3.2. Text-Independent Phone-to-Audio Alignment on SCRIBE
A second part of the experiments in our proposed model is to evaluate it on British English.
The SCRIBE (
https://www.phon.ucl.ac.uk/resource/scribe/, accessed on 15 August 2024) dataset is a small corpus of read speech and spontaneous speech specializing in British English. It consists of 200 ‘phonetically rich’ sentences and 460 ‘phonetically compact’ sentences. The ‘phonetically rich’ sentences are phonetically balanced. The ‘phonetically compact’ sentences are based on a British version of the MIT compact sentences (as in TIMIT). There are 45 files in the dataset of 30–50 s containing 5–10 sentences.
The audio files and the phoneme annotations needed some processing before we could start using the dataset. The phonemes are in SAMPA form and needed to be converted to the English ARPABET. Even after the conversion from SAMPA to ARPABET, there were symbols that we could not retrieve, so we filtered them out.

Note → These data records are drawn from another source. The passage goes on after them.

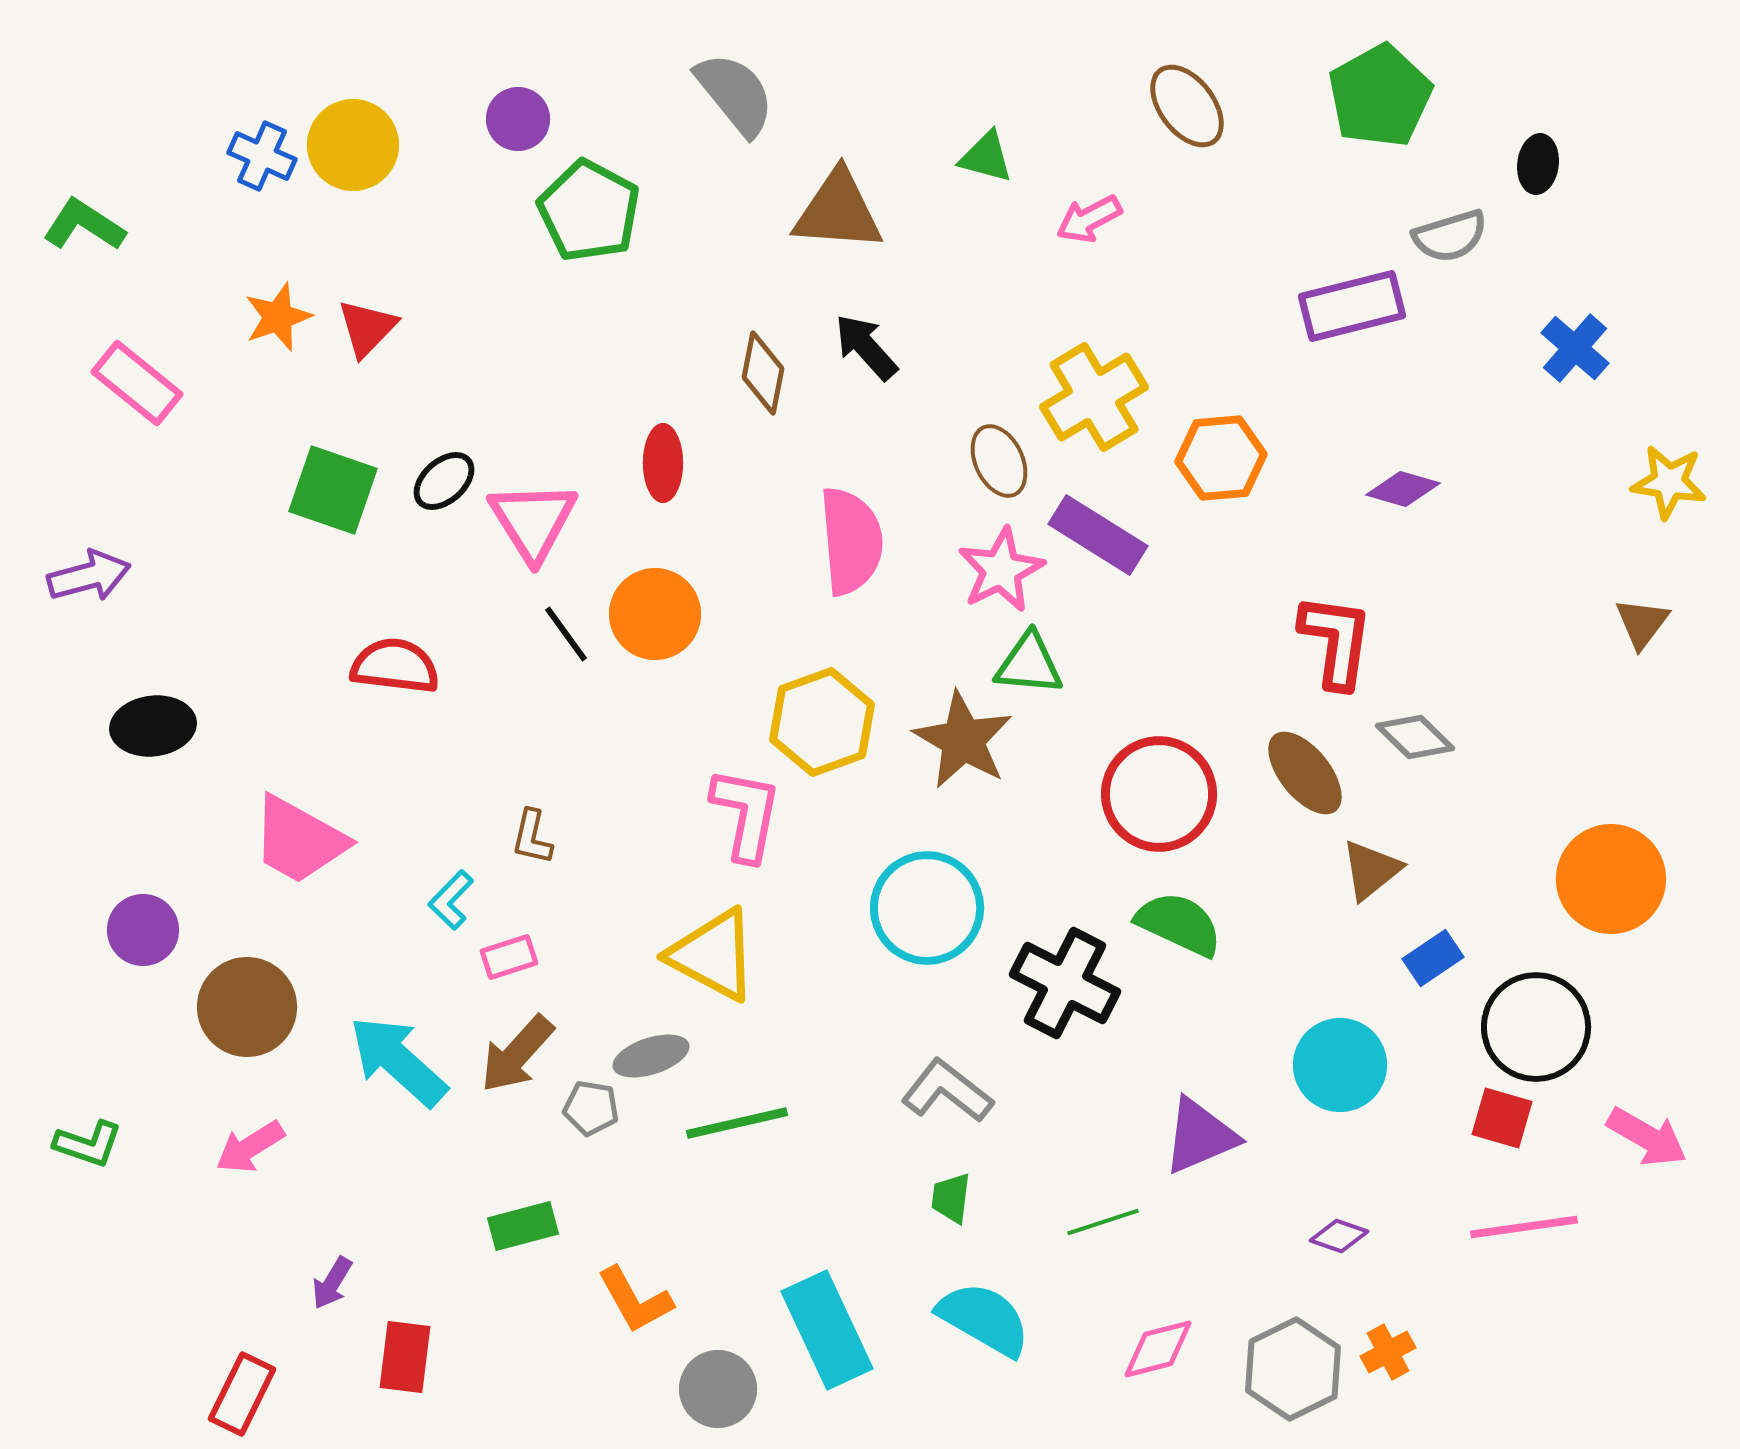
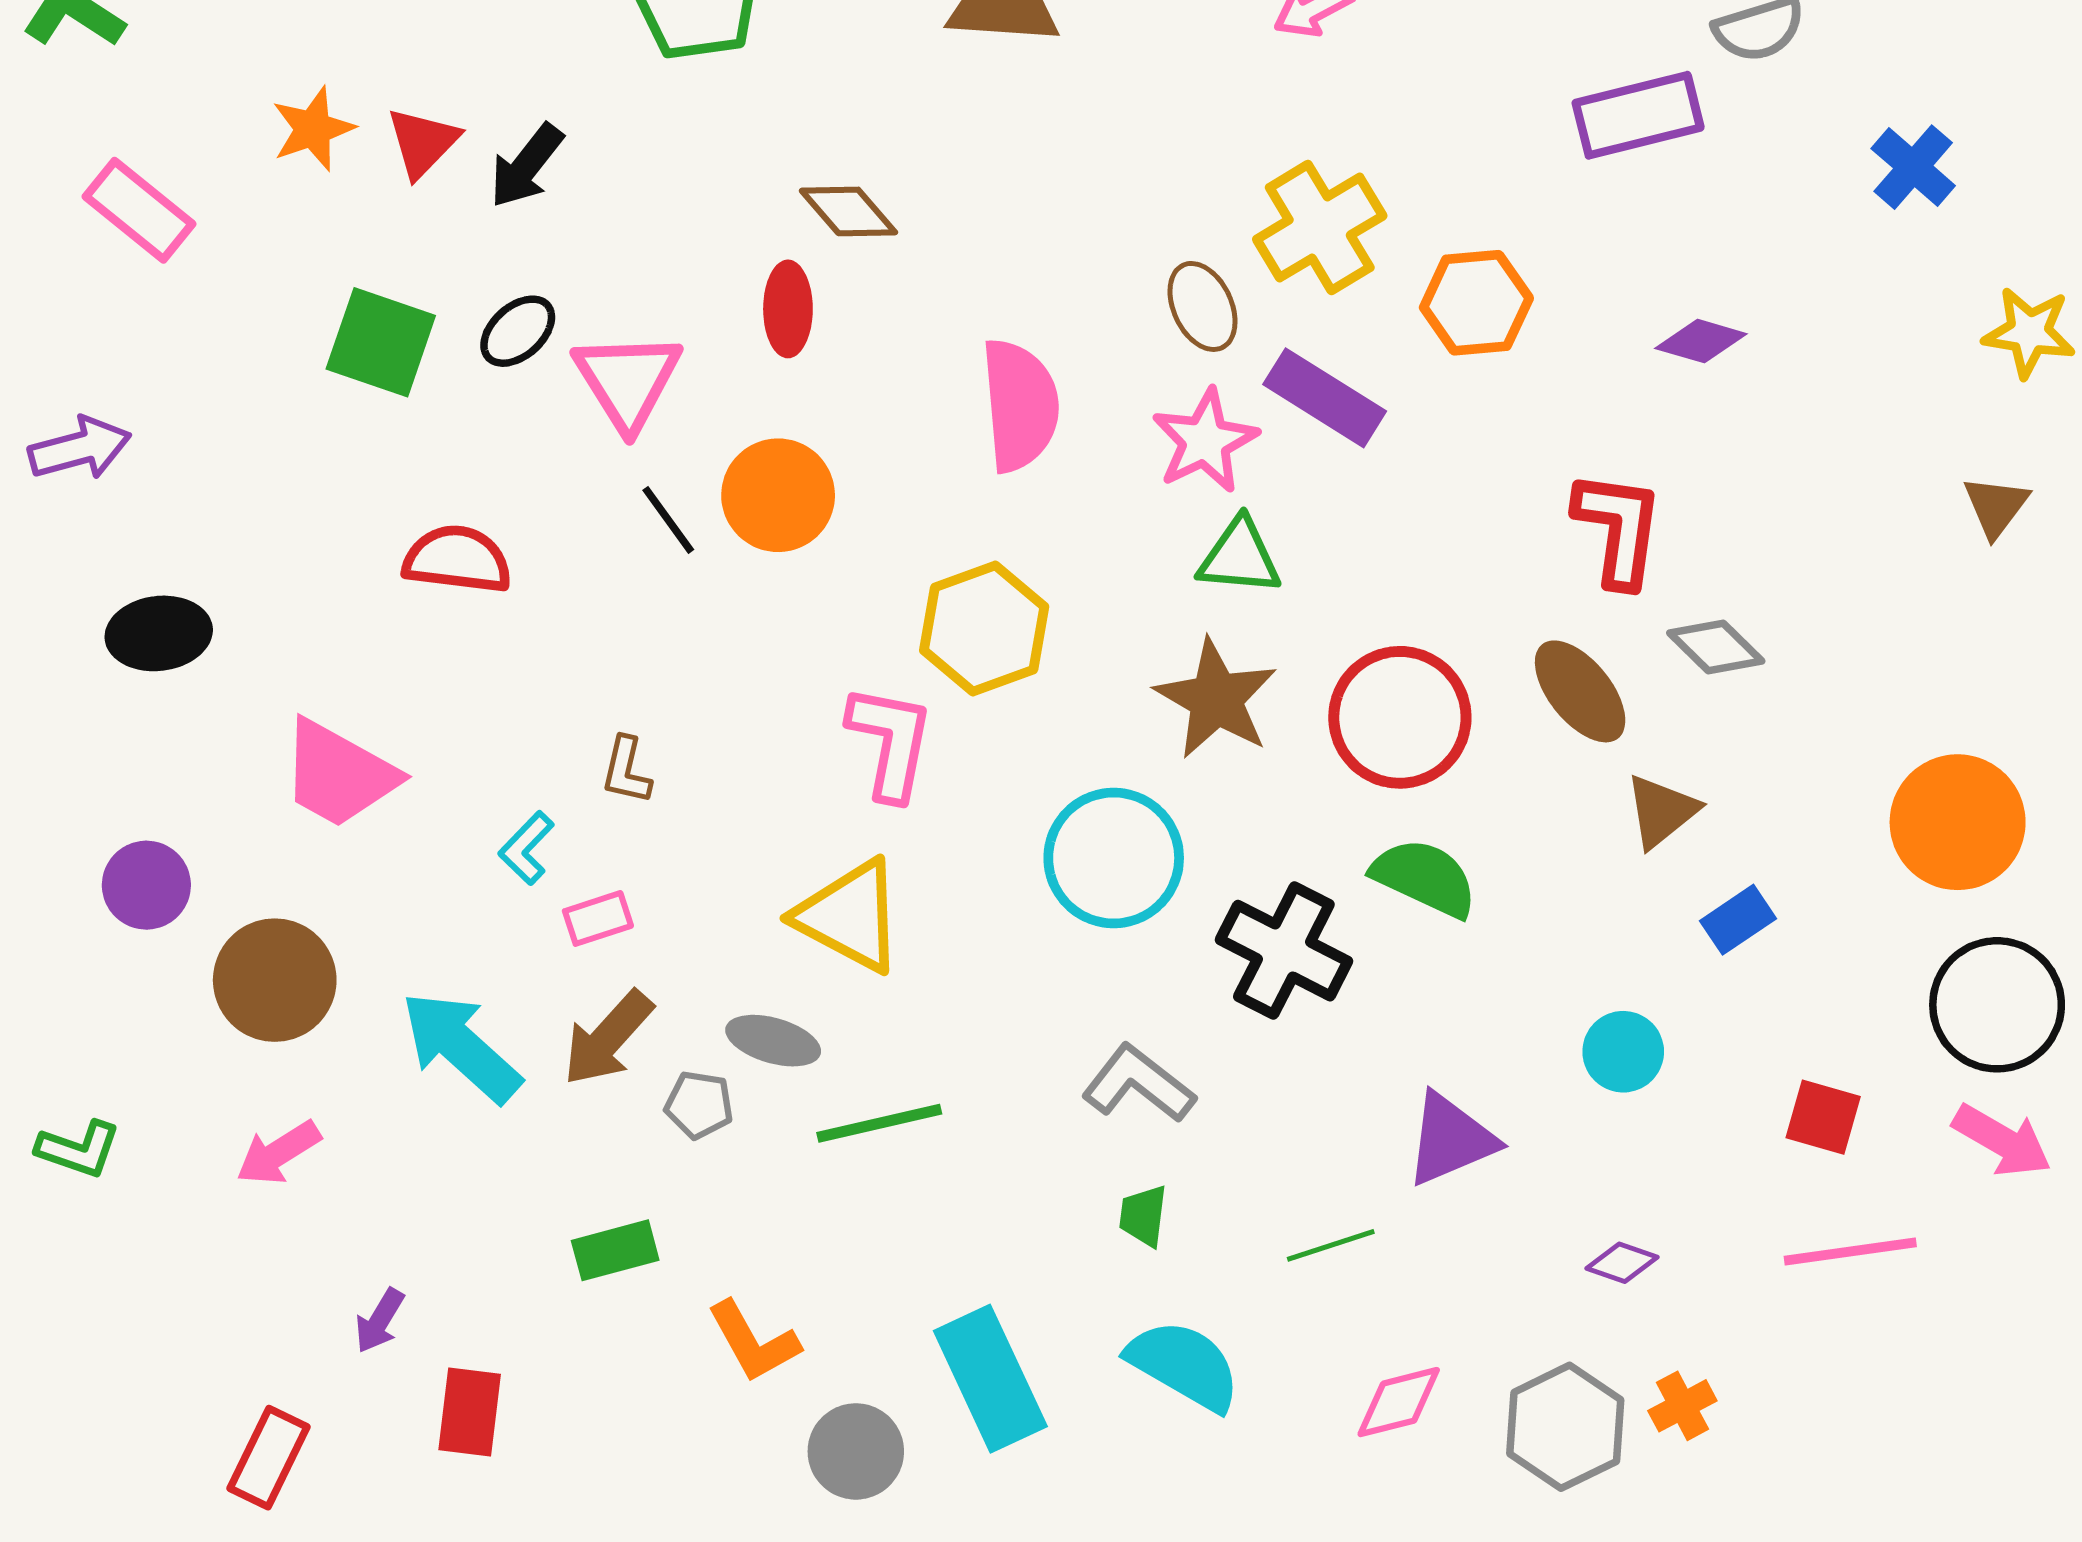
black arrow: (866, 347) -> (526, 166), moved, turned -100
brown diamond: (763, 373) -> (848, 211), moved, turned -52
brown star: (963, 740) -> (1216, 699), moved
black circle: (1536, 1027) -> (1997, 1005), moved
gray ellipse: (651, 1056) -> (773, 1041), turned 34
cyan circle: (1340, 1065) -> (1623, 1052), size x0.7

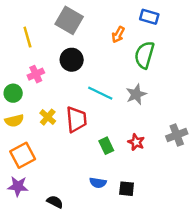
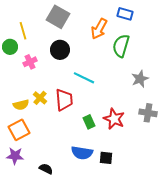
orange arrow: (118, 35) -> (99, 29), size x1.5
green circle: (13, 93) -> (10, 47), moved
gray star: (136, 94) -> (140, 79), moved
yellow semicircle: (14, 121) -> (21, 105), moved
gray cross: (177, 135) -> (148, 113), turned 30
red star: (136, 142) -> (114, 119), size x1.5
blue semicircle: (98, 183) -> (82, 153), size x1.5

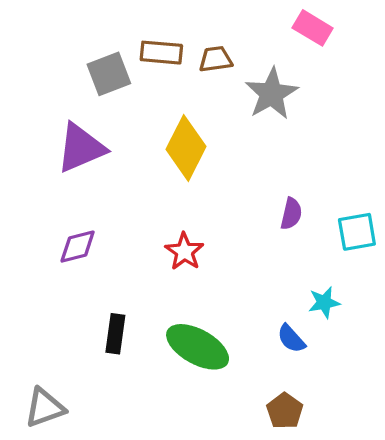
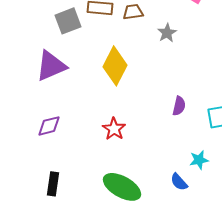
gray star: (272, 94) -> (167, 33), size x0.6
black rectangle: (115, 334) -> (53, 184), moved

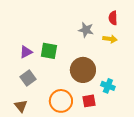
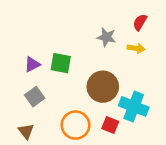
red semicircle: (113, 18) -> (140, 22), turned 32
cyan cross: (108, 86) -> (134, 106), size x1.6
red square: (89, 101) -> (110, 125), turned 32

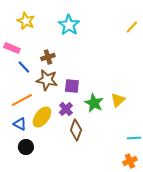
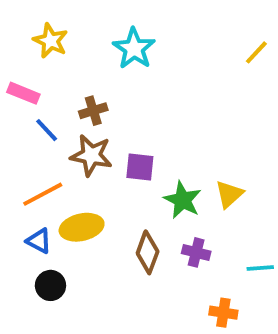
purple cross: (66, 109) -> (196, 252), moved, turned -32
yellow ellipse: (42, 117) -> (82, 227), turned 40
orange cross: (130, 161) -> (223, 313), moved, turned 32

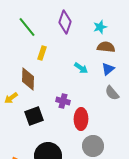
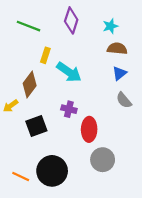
green line: (27, 27) -> (29, 26), turned -30
cyan arrow: (81, 68) -> (69, 72), moved, size x1.6
brown diamond: (28, 79) -> (30, 84), turned 35

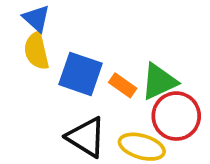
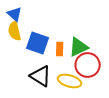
orange rectangle: (123, 85) -> (60, 49), turned 56

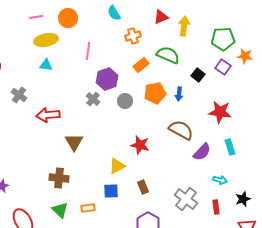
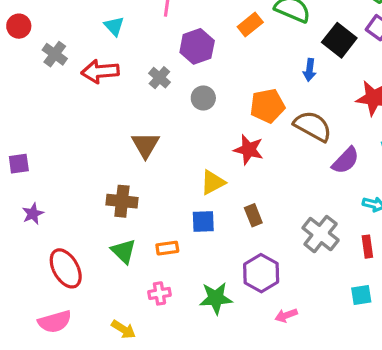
cyan triangle: (46, 65) -> (114, 26), moved, turned 40
black square: (198, 75) -> (339, 40), size x1.5
orange pentagon: (155, 93) -> (267, 106), moved
gray cross: (19, 95) -> (55, 54), moved
gray cross: (93, 99) -> (159, 78), moved
gray circle: (125, 101) -> (203, 98), moved
red arrow: (48, 115) -> (100, 71), moved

We evaluated the charsiu model and our proposed model using SCRIBE and achieved the metrics that are depicted in
Table 2.
Upon close examination of the results presented in
Table 2, it becomes evident that the metrics associated with our proposed model exhibit a greater uniformity in values when compared to charsiu. Furthermore, these metrics generally surpass those of charsiu, albeit with the exception of precision. The uniformity observed in our model’s metrics can be attributed to the utilization of a more balanced reduced-frame dataset during training, which serves to mitigate biases and yield more consistent outcomes. Moreover, the superior quality of audio files within the SCRIBE dataset, resembling professional studio recordings with minimal noise, likely contributes to the heightened metrics observed for both charsiu and our proposed model when contrasted with the TIMIT dataset.
Consequently, our system demonstrates enhanced generalization across various accents, laying the foundation for potential expansion to other languages. The key lies in leveraging the underlying Wav2Vec2 XLSR framework, and the methodology employed with MAILABS can seamlessly be replicated with different datasets, opening avenues for utilizing non-native English accents and broader linguistic applications.
4. Conclusions
In this paper, we introduced an innovative text-independent phone alignment system designed to be language-independent. Our method harnesses a self-supervised model (Wav2Vec2) fine-tuned for phoneme recognition through a CTC loss, alongside a dimensional reduction model (PCA) and a frame-level phoneme classifier. Through experiments using native data with varying accents, we assessed our model’s performance on both American and British English, benchmarking it against the state-of-the-art charsiu model. Encouragingly, our results demonstrate robustness and applicability to diverse accents, such as British English.
However, certain limitations are acknowledged. Firstly, the reducer and classifier have been trained on a restricted amount of data specific to native English, posing a constraint. Secondly, our model relies on forced-aligned datasets of native speech for effective learning, introducing another limitation. Thirdly, the SCRIBE dataset that we used is a smaller dataset of British English as compared to the TIMIT dataset. A lack of well-annotated datasets, especially on the phoneme level, is one of our biggest challenges.
Future research directions could explore the incorporation of datasets containing non-native English data. This involves re-training the shallow reducer and classifier models using non-native speech data. Furthermore, extending our approach to languages beyond English and evaluating its performance with real-world data from language learners presents an intriguing avenue for exploration. Our work lays the foundation for further experiments in the realm of text-independent phone-to-audio alignment, especially in the context of non-native English.